Saudi Arabia has solidified its place as a major player in the world water market as the pressure on the existing water system continues to mount, prompting large investment from Saudi government, BMI said in its Saudi Arabia Water Report Q4 2013.
In addition to the basic provision of water services to the public, an expansionary economic policy, active construction sector and water intensive operational developments in the oil and gas industry create an increased urgency.
Backed by a multi-billion dollar infrastructure expenditure program, the Kingdom is ploughing resources into its water sector and prioritizing contractor awards across the key desalination, wastewater and network areas. The Minister of Water and Electricity, Abdullah Al-Hussayen, announced in January 2013 that the government allocated $6.4 billion for water and sanitation projects in 2013 alone and committed over $66 billion to long-term capital investments over the next 10 years.

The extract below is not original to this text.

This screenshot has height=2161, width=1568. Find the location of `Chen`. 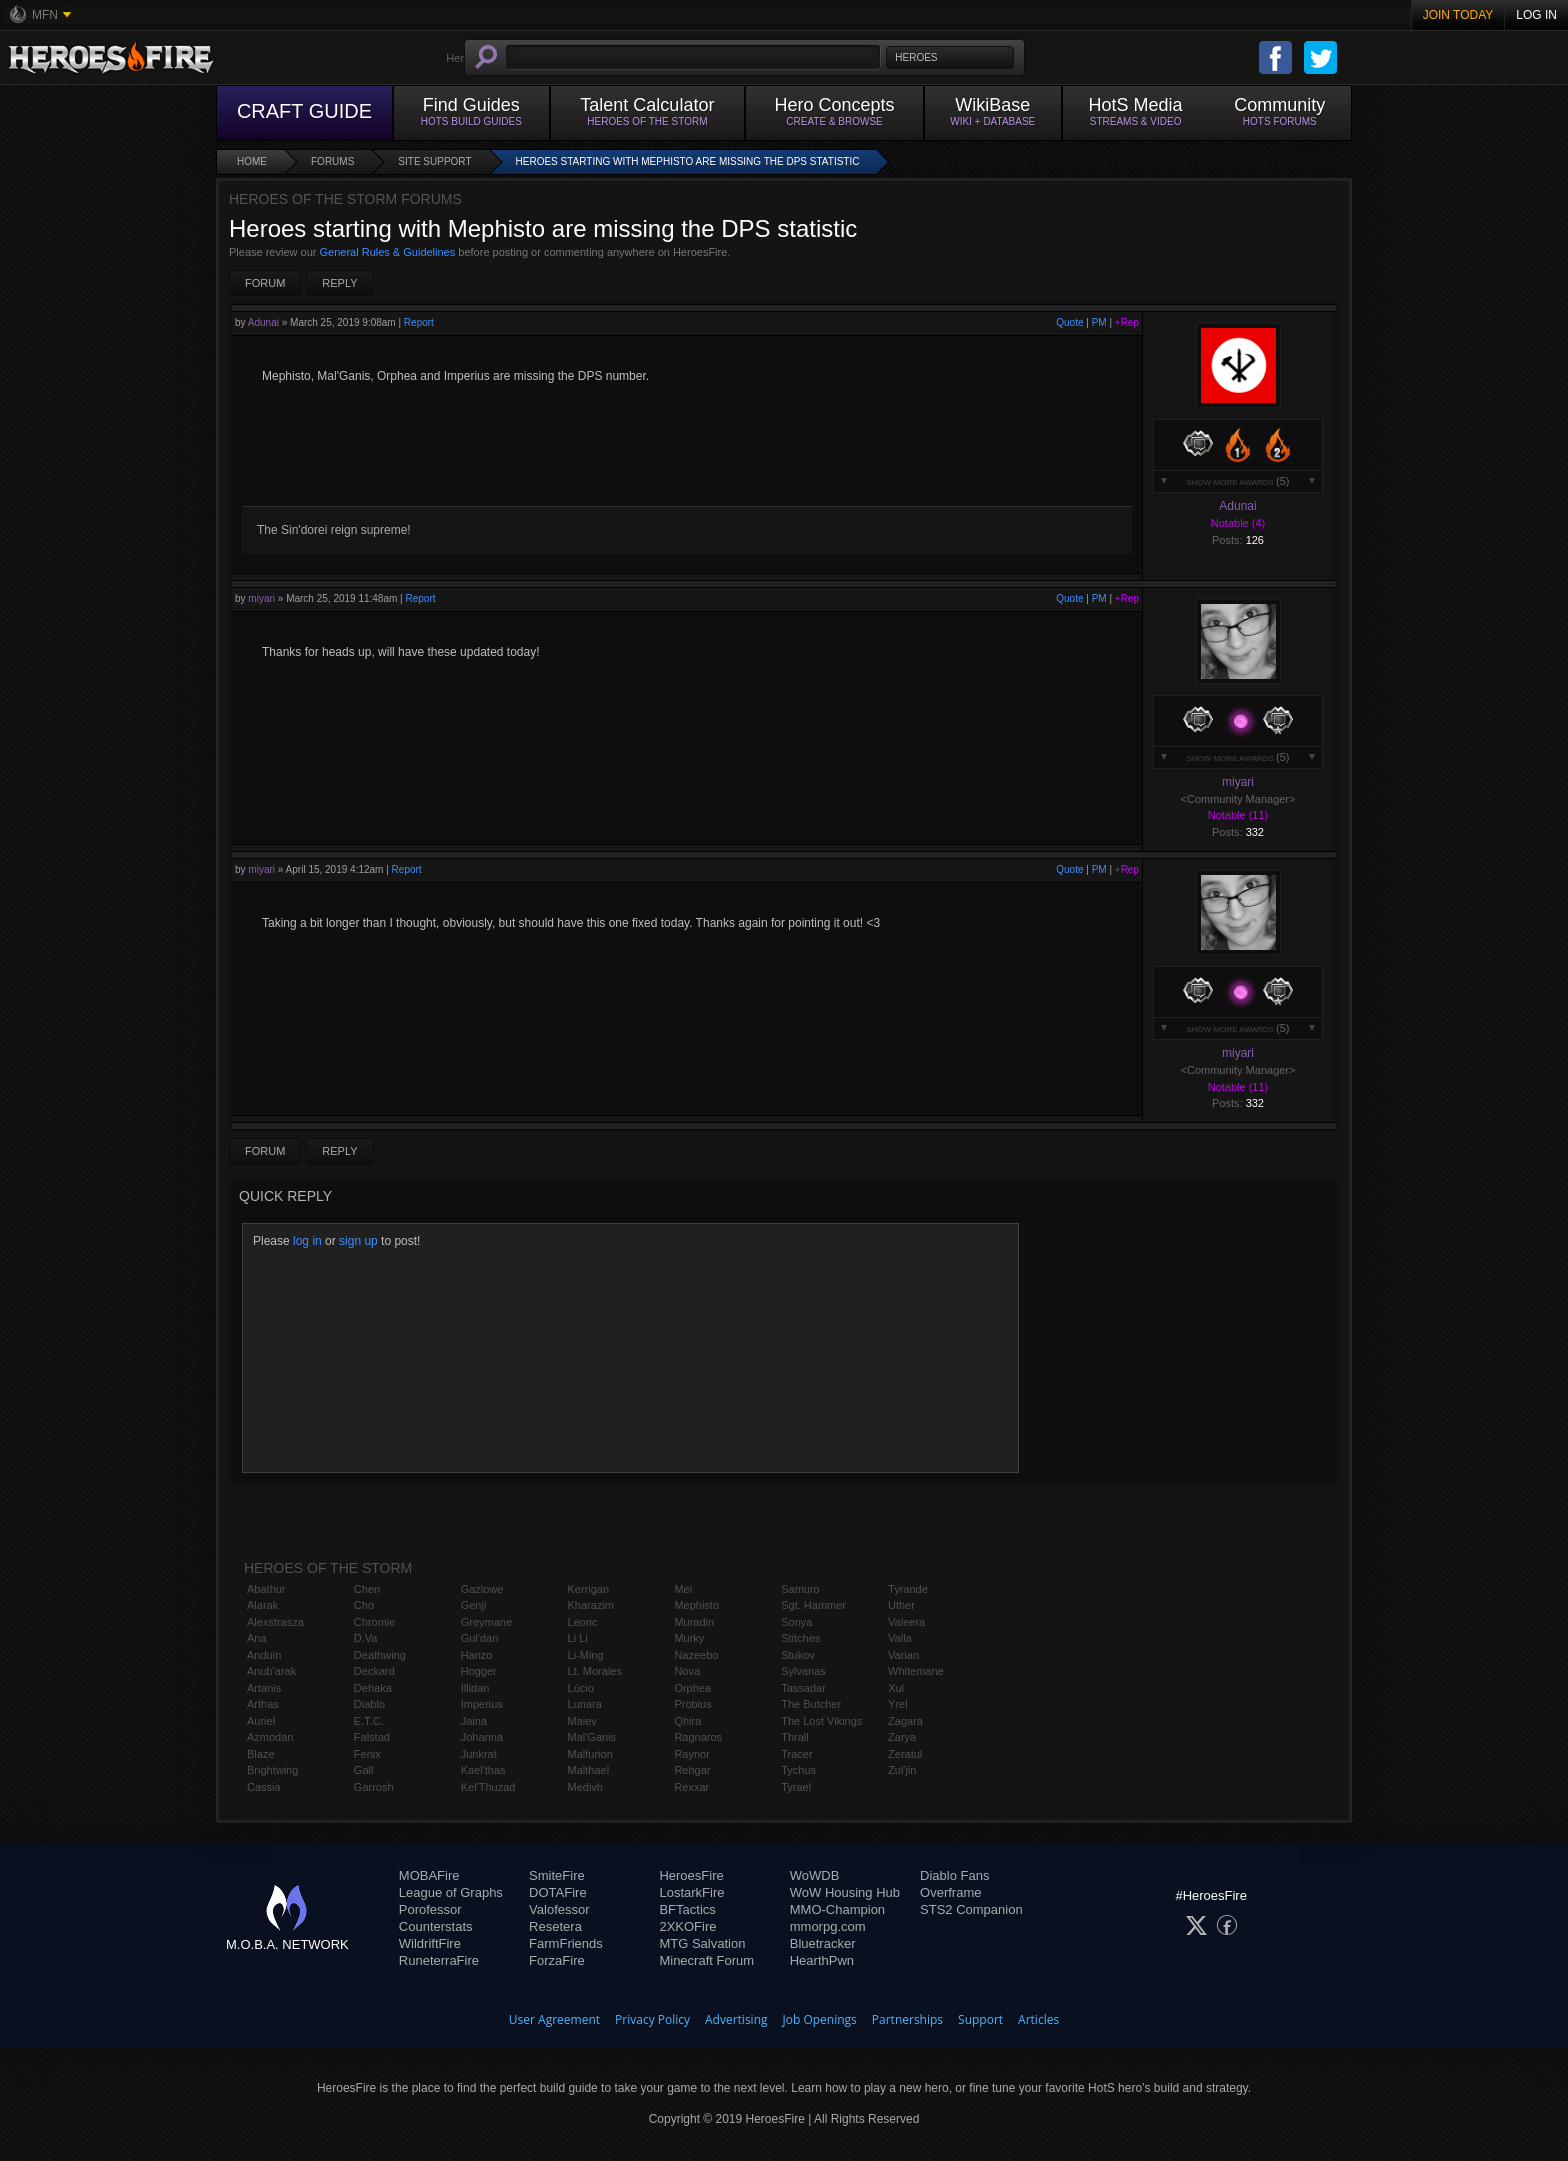 Chen is located at coordinates (367, 1589).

The most favorable aspect of the Saudi landscape is the abundance of liquidity and the willingness of key projects sponsors and utilities to furnish this on what is a critical economic sector, in a country where water resources are highly restricted yet demand continues to grow.
Projects worth around $1 billion have been ordered since Saudi Arabia decided to push ahead with its IWPP program. They are set to add over 1 billion m3/d to the nation's water supply and nearly 10 gigawatts (GW) of power capacity. These have made Saudi Arabia a hotspot for international engineering firms and foreign investment.
PPPs have been established for a number of cities with international and domestic companies, typically under six- or seven-year contracts, which cover water distribution and wastewater collection. Wastewater treatment is being handled through a separate program. These contracts are also designed to limit the loss of water in the system, defined as non-revenue water. Saudi Arabia has one of the largest infrastructure project pipelines, with around $400 billion.
The construction industry is going to be one of the hardest hit by this policy, with contractors estimating that 80 percent of construction projects will face delays as a direct consequence of the labor shortages.
The industry accounts for around 45 percent of the total private sector workforce, with 3.5 million officially employed – not including those without proper documentation. Whilst the Saudi officials have put the quota for national employees in the industry at 5 percent, which is low compared to financial companies having a quota close to 49 percent, the numbers of employees affected are much higher in the construction industry.
In response to the dual demand for power and water, Independent Water and Power Projects (IWPPs) have been key to tackling demand in the Gulf states. Saudi Arabia has three IWPPs and has planned several more of these projects, which are envisaged to add 15,000MW to the country's generating capacity at a cost of $15 billion. In terms of IWPPs, there are three core projects: the Shuaiba IWPP, the Jubail IWPP and the Ras Al Zour IWPP. The latter project, Ras Al Zour, which is expected to have 850-1,150MW of electricity generating capacity and production capacity of 1mn cubic meters (Mcm) of desalinated water per day, ran into trouble in 2009, with the government eventually taking the project under its jurisdiction, transferring it from an IWPP to an EPC contract. The project has since been retendered on an EPC basis, with separate contracts for the water and power units. Equally, NWC have kept to their promise to diversify the market.
The awarding of the $3.01 billion contract to build a the Yanbu III facility and water desalination plant in to a mixed consortium of Saudi Arabian engineering company Al-Toukhi Company, South Korean conglomerate Samsung Engineering and Chinese state-owned electricity utility Shanghai Electric indicates that shared national and international benefit in the market growth will continue.